■ RECORDS FOR THIS TASK
>>>>>

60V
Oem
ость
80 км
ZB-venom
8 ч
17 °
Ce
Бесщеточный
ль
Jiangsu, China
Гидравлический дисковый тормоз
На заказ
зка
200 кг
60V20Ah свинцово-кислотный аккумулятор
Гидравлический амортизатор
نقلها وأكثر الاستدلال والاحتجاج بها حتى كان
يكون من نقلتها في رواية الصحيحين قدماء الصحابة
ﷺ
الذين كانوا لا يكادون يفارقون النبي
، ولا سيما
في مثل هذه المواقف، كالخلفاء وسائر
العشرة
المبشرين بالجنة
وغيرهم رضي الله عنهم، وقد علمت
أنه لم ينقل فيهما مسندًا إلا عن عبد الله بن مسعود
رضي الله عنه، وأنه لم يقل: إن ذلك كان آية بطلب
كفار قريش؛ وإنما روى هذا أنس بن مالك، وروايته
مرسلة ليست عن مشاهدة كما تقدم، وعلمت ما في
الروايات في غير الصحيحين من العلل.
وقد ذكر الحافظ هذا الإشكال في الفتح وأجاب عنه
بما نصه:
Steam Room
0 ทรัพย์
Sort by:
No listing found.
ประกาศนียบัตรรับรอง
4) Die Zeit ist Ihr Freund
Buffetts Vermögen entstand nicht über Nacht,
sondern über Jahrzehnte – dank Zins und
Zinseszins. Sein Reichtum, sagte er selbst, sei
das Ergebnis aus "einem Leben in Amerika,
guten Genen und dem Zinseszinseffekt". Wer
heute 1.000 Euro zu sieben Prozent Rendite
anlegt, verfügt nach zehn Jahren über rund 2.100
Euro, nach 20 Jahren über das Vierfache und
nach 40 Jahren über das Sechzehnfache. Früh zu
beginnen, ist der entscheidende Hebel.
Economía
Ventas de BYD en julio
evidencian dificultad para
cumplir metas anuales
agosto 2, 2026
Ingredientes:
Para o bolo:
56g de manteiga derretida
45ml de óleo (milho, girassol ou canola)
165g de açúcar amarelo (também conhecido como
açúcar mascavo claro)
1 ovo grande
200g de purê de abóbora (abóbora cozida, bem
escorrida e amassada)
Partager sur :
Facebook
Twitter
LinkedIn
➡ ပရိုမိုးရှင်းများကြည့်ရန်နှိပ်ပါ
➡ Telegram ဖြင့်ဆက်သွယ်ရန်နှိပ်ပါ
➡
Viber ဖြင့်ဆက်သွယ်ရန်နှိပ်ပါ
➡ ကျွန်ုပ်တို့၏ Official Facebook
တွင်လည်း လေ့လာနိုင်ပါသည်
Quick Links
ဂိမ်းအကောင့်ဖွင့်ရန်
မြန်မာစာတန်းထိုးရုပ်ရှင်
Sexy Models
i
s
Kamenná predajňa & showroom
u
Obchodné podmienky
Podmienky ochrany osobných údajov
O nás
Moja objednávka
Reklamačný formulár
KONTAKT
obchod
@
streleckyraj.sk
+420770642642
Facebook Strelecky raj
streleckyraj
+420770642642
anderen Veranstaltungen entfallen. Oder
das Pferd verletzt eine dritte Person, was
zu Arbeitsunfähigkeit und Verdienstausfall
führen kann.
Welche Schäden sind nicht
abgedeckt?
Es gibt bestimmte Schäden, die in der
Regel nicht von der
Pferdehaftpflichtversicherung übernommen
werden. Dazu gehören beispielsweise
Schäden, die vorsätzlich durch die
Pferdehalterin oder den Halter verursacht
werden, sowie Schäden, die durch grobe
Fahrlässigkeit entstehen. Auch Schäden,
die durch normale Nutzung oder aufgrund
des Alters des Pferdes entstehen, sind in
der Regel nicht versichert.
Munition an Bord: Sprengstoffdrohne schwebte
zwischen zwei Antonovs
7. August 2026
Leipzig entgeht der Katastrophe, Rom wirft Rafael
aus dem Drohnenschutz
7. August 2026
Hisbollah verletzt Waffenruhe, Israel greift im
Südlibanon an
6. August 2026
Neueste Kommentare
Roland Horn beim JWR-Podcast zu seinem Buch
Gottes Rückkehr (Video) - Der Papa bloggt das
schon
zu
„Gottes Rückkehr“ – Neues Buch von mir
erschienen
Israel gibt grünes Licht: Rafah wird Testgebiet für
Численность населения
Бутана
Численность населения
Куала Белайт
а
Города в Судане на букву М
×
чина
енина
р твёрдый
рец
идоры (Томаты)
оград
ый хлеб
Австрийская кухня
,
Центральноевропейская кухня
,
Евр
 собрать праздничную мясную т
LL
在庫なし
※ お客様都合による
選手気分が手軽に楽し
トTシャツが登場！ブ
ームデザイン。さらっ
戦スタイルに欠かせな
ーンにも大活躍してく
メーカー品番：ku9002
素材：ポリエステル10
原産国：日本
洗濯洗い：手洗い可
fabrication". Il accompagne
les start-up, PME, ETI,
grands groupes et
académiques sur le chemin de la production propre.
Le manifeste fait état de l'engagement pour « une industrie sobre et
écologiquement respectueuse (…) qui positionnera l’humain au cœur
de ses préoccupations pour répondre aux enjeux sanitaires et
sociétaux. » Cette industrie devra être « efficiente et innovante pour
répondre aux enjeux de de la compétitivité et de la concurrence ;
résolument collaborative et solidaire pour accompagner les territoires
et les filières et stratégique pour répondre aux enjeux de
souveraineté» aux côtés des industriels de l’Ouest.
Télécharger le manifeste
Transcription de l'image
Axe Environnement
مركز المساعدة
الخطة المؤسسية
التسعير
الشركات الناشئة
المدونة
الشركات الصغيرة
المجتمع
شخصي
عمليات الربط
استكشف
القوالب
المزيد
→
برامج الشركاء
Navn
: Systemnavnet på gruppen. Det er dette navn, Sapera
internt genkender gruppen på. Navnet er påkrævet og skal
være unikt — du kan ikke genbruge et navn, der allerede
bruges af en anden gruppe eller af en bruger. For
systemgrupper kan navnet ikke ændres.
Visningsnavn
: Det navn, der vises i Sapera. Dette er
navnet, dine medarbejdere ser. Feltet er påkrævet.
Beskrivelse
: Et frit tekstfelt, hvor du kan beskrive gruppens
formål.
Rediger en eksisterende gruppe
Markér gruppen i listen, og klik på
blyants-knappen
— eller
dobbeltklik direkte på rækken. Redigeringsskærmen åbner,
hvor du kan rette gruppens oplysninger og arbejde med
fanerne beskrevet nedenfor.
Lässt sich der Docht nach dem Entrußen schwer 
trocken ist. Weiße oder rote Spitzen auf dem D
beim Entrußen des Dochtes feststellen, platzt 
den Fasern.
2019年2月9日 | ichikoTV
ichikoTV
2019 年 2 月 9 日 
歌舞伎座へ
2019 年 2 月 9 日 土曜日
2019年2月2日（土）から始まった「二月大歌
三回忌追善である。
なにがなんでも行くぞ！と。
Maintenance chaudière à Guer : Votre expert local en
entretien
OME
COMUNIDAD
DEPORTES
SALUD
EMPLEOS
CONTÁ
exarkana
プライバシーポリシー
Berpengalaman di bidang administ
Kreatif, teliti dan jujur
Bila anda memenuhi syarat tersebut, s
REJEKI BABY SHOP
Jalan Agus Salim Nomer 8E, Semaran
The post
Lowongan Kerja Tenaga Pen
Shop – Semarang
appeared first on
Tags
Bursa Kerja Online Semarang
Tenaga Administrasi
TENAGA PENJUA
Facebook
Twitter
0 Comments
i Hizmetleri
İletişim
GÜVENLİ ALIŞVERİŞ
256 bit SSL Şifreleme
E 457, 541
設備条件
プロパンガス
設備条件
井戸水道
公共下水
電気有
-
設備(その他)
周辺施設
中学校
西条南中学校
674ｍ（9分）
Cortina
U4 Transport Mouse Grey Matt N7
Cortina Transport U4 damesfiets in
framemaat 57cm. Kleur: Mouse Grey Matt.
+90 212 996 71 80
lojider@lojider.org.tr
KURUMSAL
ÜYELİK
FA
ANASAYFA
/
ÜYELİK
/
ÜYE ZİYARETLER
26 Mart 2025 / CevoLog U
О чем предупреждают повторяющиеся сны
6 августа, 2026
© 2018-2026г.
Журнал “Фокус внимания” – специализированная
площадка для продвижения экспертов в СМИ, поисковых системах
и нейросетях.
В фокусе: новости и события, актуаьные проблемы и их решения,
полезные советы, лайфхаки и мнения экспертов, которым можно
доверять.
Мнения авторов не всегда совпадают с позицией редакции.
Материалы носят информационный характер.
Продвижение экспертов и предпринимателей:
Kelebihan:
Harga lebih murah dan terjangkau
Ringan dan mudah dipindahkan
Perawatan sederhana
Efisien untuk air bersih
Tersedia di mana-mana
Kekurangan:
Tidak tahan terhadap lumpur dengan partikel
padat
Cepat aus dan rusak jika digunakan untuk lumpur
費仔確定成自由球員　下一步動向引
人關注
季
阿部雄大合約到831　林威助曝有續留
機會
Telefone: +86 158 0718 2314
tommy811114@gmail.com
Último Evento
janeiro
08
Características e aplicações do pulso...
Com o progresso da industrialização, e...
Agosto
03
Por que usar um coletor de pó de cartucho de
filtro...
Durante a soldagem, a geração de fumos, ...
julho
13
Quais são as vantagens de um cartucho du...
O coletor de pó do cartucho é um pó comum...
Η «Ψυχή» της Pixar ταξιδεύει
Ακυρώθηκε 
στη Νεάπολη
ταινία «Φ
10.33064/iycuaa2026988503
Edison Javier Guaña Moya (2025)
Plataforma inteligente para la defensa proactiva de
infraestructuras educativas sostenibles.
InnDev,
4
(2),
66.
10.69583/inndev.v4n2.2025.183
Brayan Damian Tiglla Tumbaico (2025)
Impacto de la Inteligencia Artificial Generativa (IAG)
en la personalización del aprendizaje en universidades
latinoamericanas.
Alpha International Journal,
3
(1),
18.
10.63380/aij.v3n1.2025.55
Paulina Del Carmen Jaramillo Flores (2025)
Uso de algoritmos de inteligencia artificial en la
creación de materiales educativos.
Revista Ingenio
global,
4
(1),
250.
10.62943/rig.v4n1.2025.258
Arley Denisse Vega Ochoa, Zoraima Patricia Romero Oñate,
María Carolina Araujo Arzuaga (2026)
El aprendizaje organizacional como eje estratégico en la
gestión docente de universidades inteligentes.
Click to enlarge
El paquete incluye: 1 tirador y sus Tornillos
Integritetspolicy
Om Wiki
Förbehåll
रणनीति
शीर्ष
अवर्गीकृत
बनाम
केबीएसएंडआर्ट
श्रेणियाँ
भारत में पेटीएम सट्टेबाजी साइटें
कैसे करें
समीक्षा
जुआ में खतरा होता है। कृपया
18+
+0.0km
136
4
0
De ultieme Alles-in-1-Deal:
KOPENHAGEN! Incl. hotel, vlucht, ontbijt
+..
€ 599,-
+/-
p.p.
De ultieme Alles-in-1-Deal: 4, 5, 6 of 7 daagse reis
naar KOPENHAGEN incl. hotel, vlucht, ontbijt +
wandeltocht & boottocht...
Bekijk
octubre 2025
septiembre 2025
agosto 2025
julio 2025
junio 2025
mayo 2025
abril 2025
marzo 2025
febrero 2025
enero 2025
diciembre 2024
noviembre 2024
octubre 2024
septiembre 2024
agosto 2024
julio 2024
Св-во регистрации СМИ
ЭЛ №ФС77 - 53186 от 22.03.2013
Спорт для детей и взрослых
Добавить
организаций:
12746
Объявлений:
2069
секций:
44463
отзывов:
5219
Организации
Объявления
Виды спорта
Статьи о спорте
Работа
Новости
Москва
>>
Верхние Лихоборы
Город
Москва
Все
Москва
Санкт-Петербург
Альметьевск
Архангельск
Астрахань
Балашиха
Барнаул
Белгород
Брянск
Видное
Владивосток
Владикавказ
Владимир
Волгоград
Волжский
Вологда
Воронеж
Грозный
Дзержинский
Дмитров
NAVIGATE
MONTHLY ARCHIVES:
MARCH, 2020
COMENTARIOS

<<<<<

■ YOUR ASSIGNMENT
Transcribe exactly, and only, the lines from the opening line of the records through the line containing "نقلها وأكثر الاستدلال والاحتجاج بها حتى كان".

■ ANSWER SECTION
60V
Oem
ость
80 км
ZB-venom
8 ч
17 °
Ce
Бесщеточный
ль
Jiangsu, China
Гидравлический дисковый тормоз
На заказ
зка
200 кг
60V20Ah свинцово-кислотный аккумулятор
Гидравлический амортизатор
نقلها وأكثر الاستدلال والاحتجاج بها حتى كان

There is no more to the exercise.